Cloud-native apps need a lot of monitoring. It’s not that they’re inherently unstable, but there are issues of concurrency and consistency in distributed application development that can give rise to bugs that are hard to trace and reproduce, especially when they’re built on a multitenant platform you can’t control. Things get harder to manage when you’re dealing with autoscaling or having services start on demand using serverless approaches like Azure Functions.
What’s needed is a native monitoring technology that’s baked into the platform along with the tools needed to work with that data, either analyzing logs and metrics or responding to that data automatically. It’s an approach that gives us the elements necessary to build both an observability platform and the levers to turn that into a modern control framework.

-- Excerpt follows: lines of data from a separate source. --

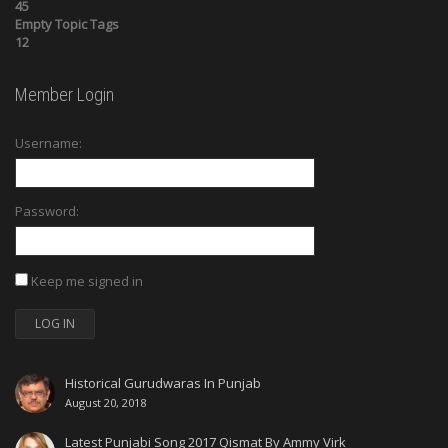
45
Empty Topic Tags
12
Member Login
Username:
Password:
Keep me signed in
LOG IN
Historical Gurudwaras In Punjab
August 20, 2018
Latest Punjabi Song 2017 Qismat By Ammy Virk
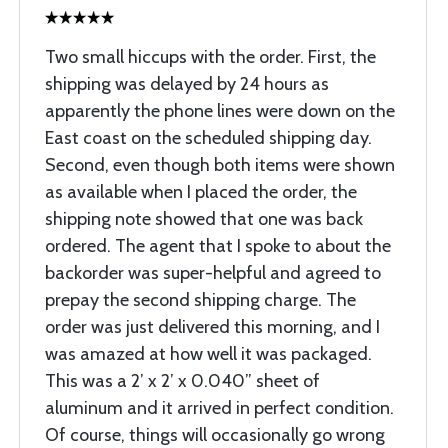
Two small hiccups with the order. First, the
shipping was delayed by 24 hours as
apparently the phone lines were down on the
East coast on the scheduled shipping day.
Second, even though both items were shown
as available when I placed the order, the
shipping note showed that one was back
ordered. The agent that I spoke to about the
backorder was super-helpful and agreed to
prepay the second shipping charge. The
order was just delivered this morning, and I
was amazed at how well it was packaged.
This was a 2’ x 2’ x 0.040” sheet of
aluminum and it arrived in perfect condition.
Of course, things will occasionally go wrong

The public cloud is an example of where classical control techniques break down. It’s too complex to control by defining the exact output state based on current inputs, so we can’t build a classical governor around our applications. Instead, we need to move to modern control theory approaches where we use the outputs of a service to determine the state of its internal systems, and then artificial intelligence controls those to operate within a set of boundary conditions.
Introducing Azure Monitor
In Azure, that’s the role of Azure Monitor, a tool for collecting, collating, and storing logs and metrics from across your apps and services. Much of what Azure Monitor does is enabled as soon as you turn on a service and add it to a resource group. You can use tools like App Insights to build Azure Monitor support into your own code, use its agents in your virtual infrastructure, and get data from its touchpoints in the Azure platform services. It helps manage what can be a lot of information, especially when you’re running code at global scale.
Data is collected either as near-real-time metrics or as log files, which also include telemetry data. The result is a mix of data that provides point-in-time and time series information. Azure Monitor provides a dashboard where you can view and analyze your data, as well as APIs that allow it to be a source for other applications, such as triggering automations via Logic Apps or Power BI dashboards for management desktops. If you’re working in the Azure Portal, you can use its Log Analytics tool.
Azure Monitor provides the analytics framework that’s used by Azure Application Insights, VM Insights, and Container Insights. These help you extend it into your devops environment, giving you tools for working with your code, with Kubernetes, and with Linux and Windows virtual machines in an infrastructure-as-a-service (IaaS) environment. Cloud applications are heterogenous, mixing platform as a service and IaaS, platform applications, and your own code, hosted on that platform, in those VMs, or in that container environment. It’s sensible to have one monitoring environment that can bring in data from everywhere, analyze it, and generate appropriate alerts.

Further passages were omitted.